What you will do
Check each line of the data for "года", and copy the ones that have it.

Records shown
※

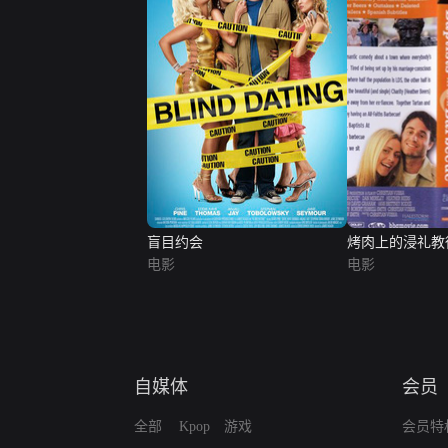
盲目约会
烤肉上的浸礼教
电影
电影
自媒体
会员
全部
Kpop
游戏
会员特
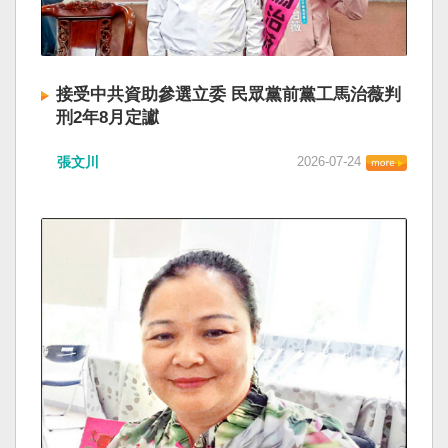
接受中共資助參選立委 民眾黨前黨工馬治薇判
刑2年8月定讞
張文川
2026-07-24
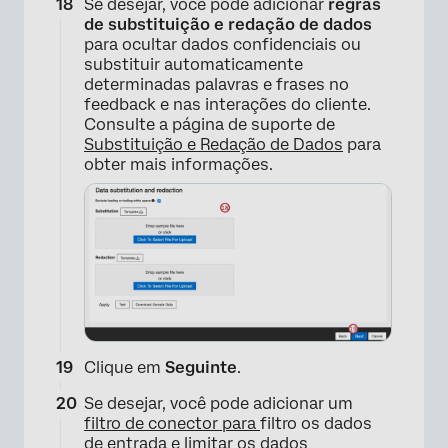
Se desejar, você pode adicionar
regras
de substituição e redação de dados
para ocultar dados confidenciais ou
substituir automaticamente
determinadas palavras e frases no
feedback e nas interações do cliente.
Consulte a página de suporte de
Substituição e Redação de Dados
para
obter mais informações.
Clique em
Seguinte
.
Se desejar, você pode adicionar um
filtro de conector para
filtro os dados
de entrada e limitar os dados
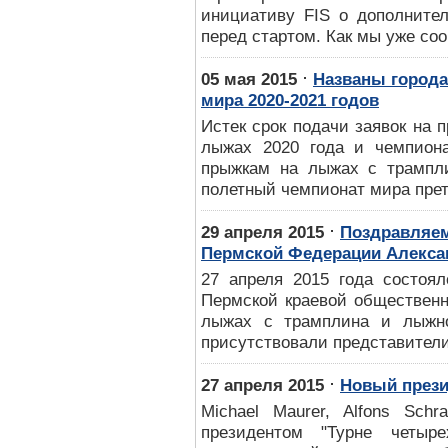
инициативу FIS о дополнител
перед стартом. Как мы уже со
⋅
05 мая 2015
Названы города
мира 2020-2021 годов
Истек срок подачи заявок на 
лыжах 2020 года и чемпион
прыжкам на лыжах с трампли
полетный чемпионат мира прет
⋅
29 апреля 2015
Поздравляем
Пермской Федерации Алекса
27 апреля 2015 года состоял
Пермской краевой общественн
лыжах с трамплина и лыжн
присутствовали представители
⋅
27 апреля 2015
Новый прези
Michael Maurer, Alfons Sc
президентом "Турне четыр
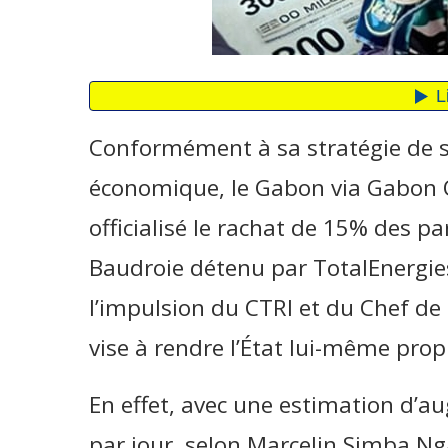
Conformément à sa stratégie de s
économique, le Gabon via Gabon
officialisé le rachat de 15% des p
Baudroie détenu par TotalEnergies
l’impulsion du CTRI et du Chef de 
vise à rendre l’État lui-même prop
En effet, avec une estimation d’a
par jour, selon Marcelin Simba Nga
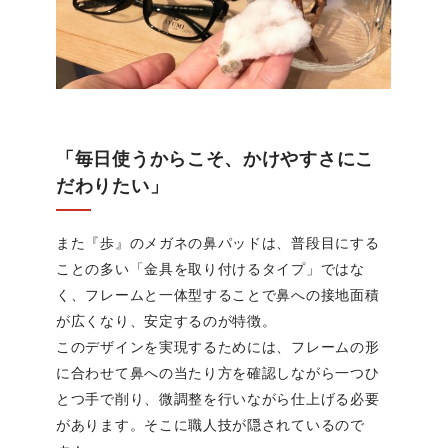
「毎日使うからこそ、かけやすさにこ
だわりたい」
また『歩』のメガネの鼻パッドは、普段目にする
ことの多い「金具を取り付けるタイプ」ではな
く、フレームと一体型することで鼻への接地面積
が広くなり、安定するのが特徴。
このデザインを実現するためには、フレームの形
に合わせて鼻への当たり方を確認しながら一つひ
とつ手で削り、微調整を行いながら仕上げる必要
があります。そこに職人技が隠されているので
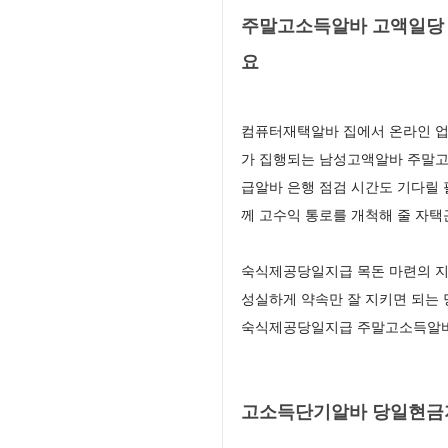
주말고소득알바 고액일당 
요
컴퓨터재택알바 집에서 온라인 업
가 집행되는 남성고액알바 주말고
급알바 은행 점검 시간도 기다릴
께 고수익 통로를 개척해 줄 자
숙식제공당일지급 목돈 마련의 지
성실하게 약속만 잘 지키면 되는
숙식제공당일지급 주말고소득알바 
고소득단기알바 당일현금지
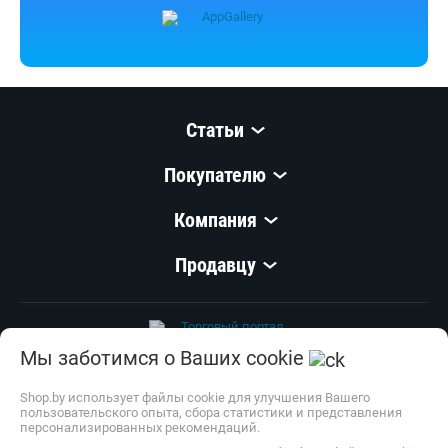
Статьи
Покупателю
Компания
Продавцу
Мы заботимся о Ваших cookie
© 1999–
2026
,
ООО «Открытый Контакт»
УНП 100008738
Shop.by использует файлы cookie для улучшения Вашего
пользовательского опыта, сбора статистики и представления
Настройка cookie
персонализированных рекомендаций.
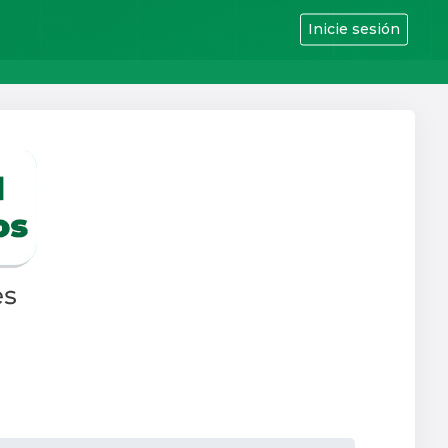
Inicie sesión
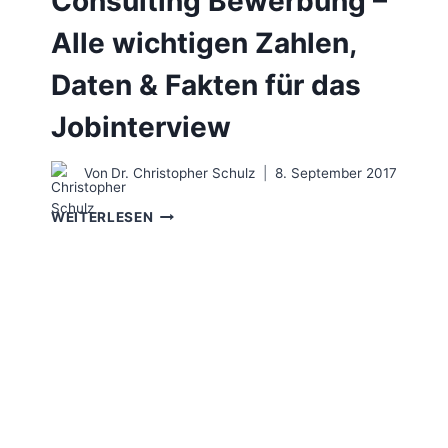
Consulting Bewerbung –
Alle wichtigen Zahlen,
Daten & Fakten für das
Jobinterview
Von
Dr. Christopher Schulz
8. September 2017
CONSULTING
WEITERLESEN
BEWERBUNG
–
ALLE
WICHTIGEN
ZAHLEN,
DATEN
&
FAKTEN
FÜR
DAS
JOBINTERVIEW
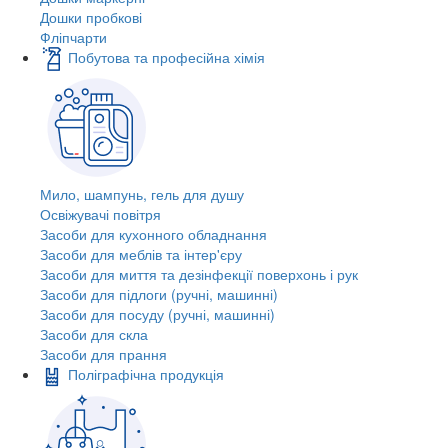
Дошки пробкові
Фліпчарти
Побутова та професійна хімія
Мило, шампунь, гель для душу
Освіжувачі повітря
Засоби для кухонного обладнання
Засоби для меблів та інтер'єру
Засоби для миття та дезінфекції поверхонь і рук
Засоби для підлоги (ручні, машинні)
Засоби для посуду (ручні, машинні)
Засоби для скла
Засоби для прання
Поліграфічна продукція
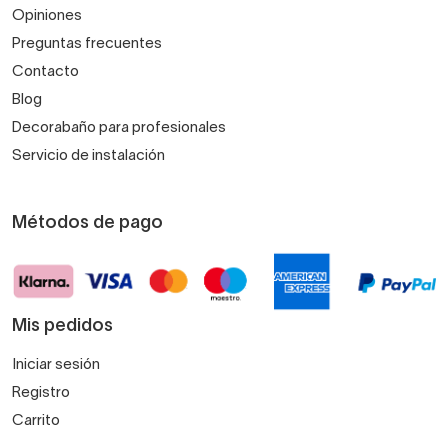
Opiniones
Preguntas frecuentes
Contacto
Blog
Decorabaño para profesionales
Servicio de instalación
Métodos de pago
Mis pedidos
Iniciar sesión
Registro
Carrito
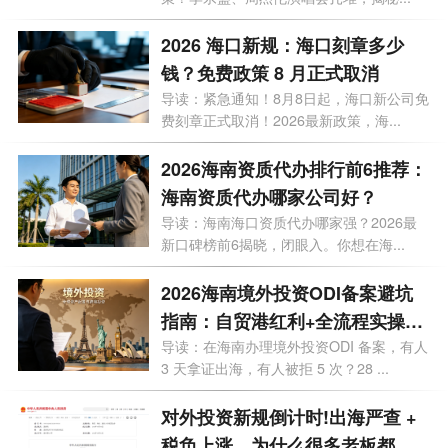
合规全流程
2026 海口新规：海口刻章多少
钱？免费政策 8 月正式取消
导读：紧急通知！8月8日起，海口新公司免
费刻章正式取消！2026最新政策，海...
2026海南资质代办排行前6推荐：
海南资质代办哪家公司好？
导读：海南海口资质代办哪家强？2026最
新口碑榜前6揭晓，闭眼入。你想在海...
2026海南境外投资ODI备案避坑
指南：自贸港红利+全流程实操，
28个问题一次讲透
导读：在海南办理境外投资ODI 备案，有人
3 天拿证出海，有人被拒 5 次？28 ...
对外投资新规倒计时!出海严查 +
税负上涨，为什么很多老板都把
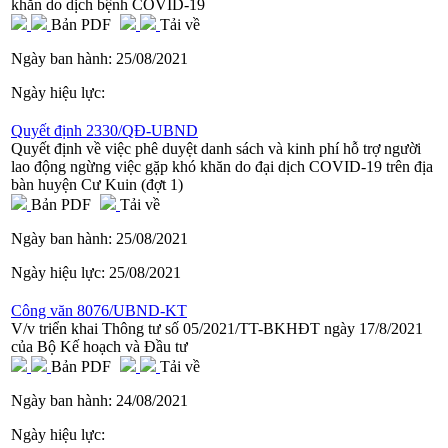
khăn do dịch bệnh COVID-19
Bản PDF
Tải về
Ngày ban hành:
25/08/2021
Ngày hiệu lực:
Quyết định 2330/QĐ-UBND
Quyết định về việc phê duyệt danh sách và kinh phí hỗ trợ người
lao động ngừng việc gặp khó khăn do đại dịch COVID-19 trên địa
bàn huyện Cư Kuin (đợt 1)
Bản PDF
Tải về
Ngày ban hành:
25/08/2021
Ngày hiệu lực:
25/08/2021
Công văn 8076/UBND-KT
V/v triển khai Thông tư số 05/2021/TT-BKHĐT ngày 17/8/2021
của Bộ Kế hoạch và Đầu tư
Bản PDF
Tải về
Ngày ban hành:
24/08/2021
Ngày hiệu lực:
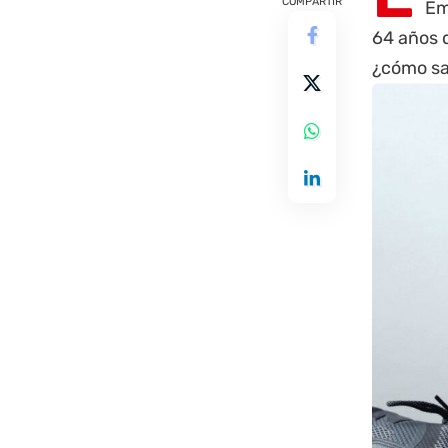
COMPARTIR
Em
64 años q
¿cómo sab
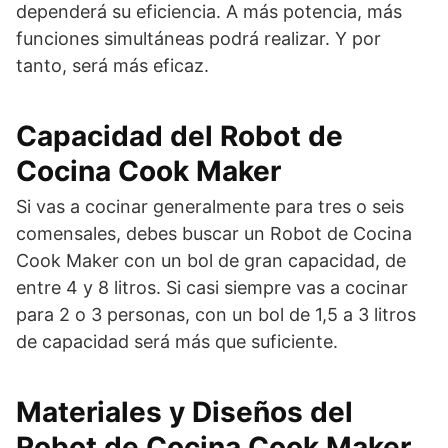
dependerá su eficiencia. A más potencia, más
funciones simultáneas podrá realizar. Y por
tanto, será más eficaz.
Capacidad del Robot de
Cocina Cook Maker
Si vas a cocinar generalmente para tres o seis
comensales, debes buscar un Robot de Cocina
Cook Maker con un bol de gran capacidad, de
entre 4 y 8 litros. Si casi siempre vas a cocinar
para 2 o 3 personas, con un bol de 1,5 a 3 litros
de capacidad será más que suficiente.
Materiales y Diseños del
Robot de Cocina Cook Maker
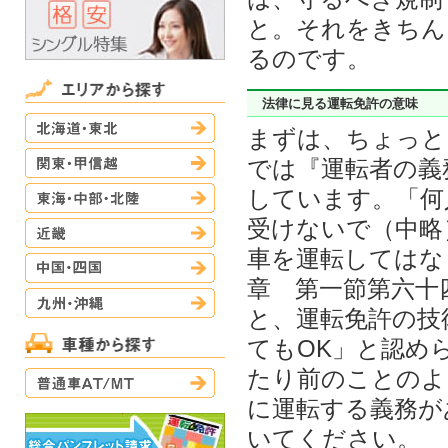
と。それをきちん
るのです。
法律に見る運転免許の意味
北海道・東北
まずは、ちょっと
関東・甲信越
では『運転者の義
東海・中部・北陸
しています。「何
受けないで（中略
近畿
車を運転してはな
中国・四国
章 第一節第六十
九州・沖縄
と、運転免許の技
てもOK」と認め
たり前のことのよ
普通車AT/MT
に運転する義務が
いてください。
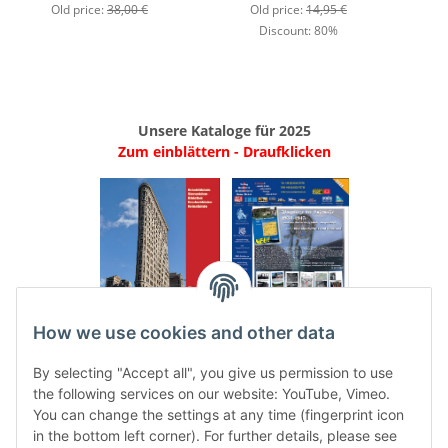
Old price:
38,00 €
Old price:
14,95 €
Discount:
80%
Unsere Kataloge für 2025
Zum einblättern - Draufklicken
.
..
How we use cookies and other data
Categories
By selecting "Accept all", you give us permission to use
the following services on our website: YouTube, Vimeo.
You can change the settings at any time (fingerprint icon
in the bottom left corner). For further details, please see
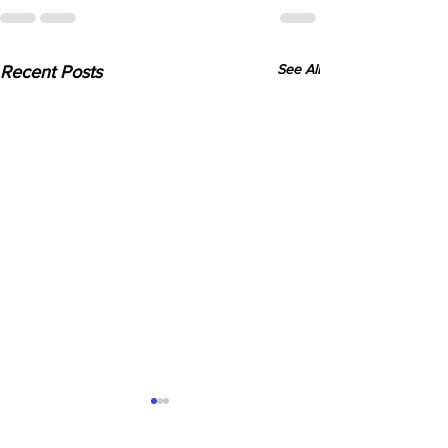
See All
Recent Posts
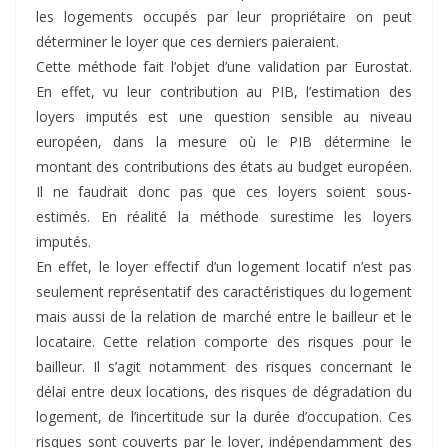
les logements occupés par leur propriétaire on peut
déterminer le loyer que ces derniers paieraient.
Cette méthode fait l’objet d’une validation par Eurostat.
En effet, vu leur contribution au PIB, l’estimation des
loyers imputés est une question sensible au niveau
européen, dans la mesure où le PIB détermine le
montant des contributions des états au budget européen.
Il ne faudrait donc pas que ces loyers soient sous-
estimés. En réalité la méthode surestime les loyers
imputés.
En effet, le loyer effectif d’un logement locatif n’est pas
seulement représentatif des caractéristiques du logement
mais aussi de la relation de marché entre le bailleur et le
locataire. Cette relation comporte des risques pour le
bailleur. Il s’agit notamment des risques concernant le
délai entre deux locations, des risques de dégradation du
logement, de l’incertitude sur la durée d’occupation. Ces
risques sont couverts par le loyer, indépendamment des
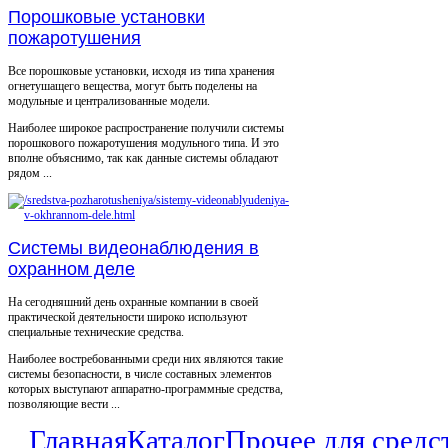
Порошковые установки
пожаротушения
Все порошковые установки, исходя из типа хранения
огнетушащего вещества, могут быть поделены на
модульные и централизованные модели.
Наиболее широкое распространение получили системы
порошкового пожаротушения модульного типа. И это
вполне объяснимо, так как данные системы обладают
рядом ...
Системы видеонаблюдения в
охранном деле
На сегодняшний день охранные компании в своей
практической деятельности широко используют
специальные технические средства.
Наиболее востребованными среди них являются такие
системы безопасности, в числе составных элементов
которых выступают аппаратно-программные средства,
позволяющие вести ...
Главная
Каталог
Прочее для средс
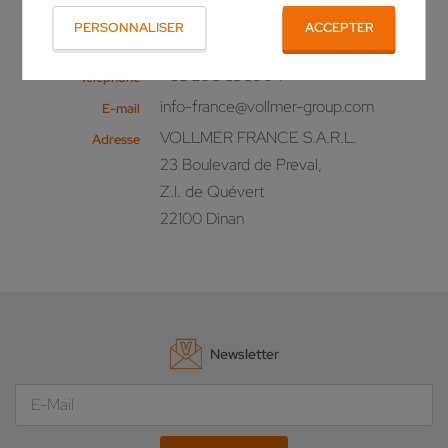
d'informations sur nos produits ou une offre
personnalisée? N'hésitez pas à nous appeler!
PERSONNALISER
ACCEPTER
+33 296 390904
Téléphone
info-france@vollmer-group.com
E-mail
VOLLMER FRANCE S.A.R.L.
Adresse
23 Boulevard de Preval,
Z.I. de Quévert
22100 Dinan
Newsletter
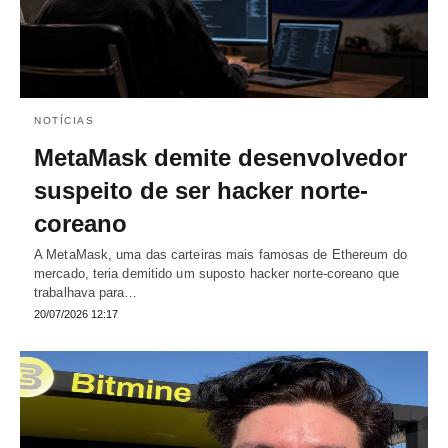
NOTÍCIAS
MetaMask demite desenvolvedor
suspeito de ser hacker norte-
coreano
A MetaMask, uma das carteiras mais famosas de Ethereum do
mercado, teria demitido um suposto hacker norte-coreano que
trabalhava para…
20/07/2026 12:17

※

Completed exercise
лыжах 2020 года и чемпион
27 апреля 2015 года состоял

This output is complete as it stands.